Katie pushed herself away from Wil enough to tuck a knee underneath her, which brought her up closer, and her huge blue eyes were looking right inside Wil. Seeing everything. "Which part?" Katie whispered. "Wil Greene. Which part." She shook her head. "No, I don't think so. Don't deflect. Tell me what it felt like to kiss Mandi." Katie put both her hands to the sides of her own face, then slid them back to gather her hair at her nape.
Wil reached over and turned the heater completely off, even though it wasn't why they were both burning up.
Probably.
She cleared her throat and closed her eyes. Her voice came out in a rush. "It felt like she wanted me to be in charge, and like she wanted me but was surprised she did. Or confused that she did."
"God," Katie breathed. "Did anything else happen?"
"After the kiss?"
Katie nodded. In this moment, she didn't resemble the serene, polished, charming Katie Price who'd been on that stage in Chicago, her necklaces softly clacking. Even in her leggings at the Christmas party, with no makeup, she'd maintained some of that polish.
It was a performance. Katie performed herself, performed her celebrity, for the people around her. But this Katie, Wil suspected, was only hers.

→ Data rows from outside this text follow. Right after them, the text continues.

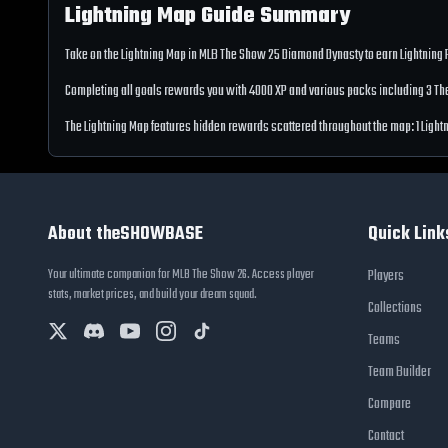
Lightning Map
Guide Summary
Take on the
Lightning Map
in MLB The Show
25
Diamond Dynasty to earn
Lightning
Completing all goals rewards you with
4000
XP
and various packs including 3 T
The
Lightning Map
features hidden rewards scattered throughout the map:
1 Ligh
About theSHOWBASE
Quick Link
Your ultimate companion for MLB The Show 26. Access player
Players
stats, market prices, and build your dream squad.
Collections
Teams
Team Builder
Compare
Contact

What a gratifying thought.
"She asked me for one more kiss before she left."
"Did you?"
"Yes." Wil had asked Mandi to initiate it, though. Wil had leaned against the cased opening in the living room low enough that she was nose to nose with Mandi, and they'd looked at each other for a long time before Mandi gave in. That kiss had felt like Mandi was… feeling herself. Letting the kiss find something for her. A lot of tongue. They both made a noise at the same time before it eased up and Mandi left.
"What was it like?" Katie pressed her finger into the top of Wil's thigh, hard. She knew that spot was tender and that Wil didn't like it. Pressing her finger there was how Katie used to boss-torture Wil into confessing things.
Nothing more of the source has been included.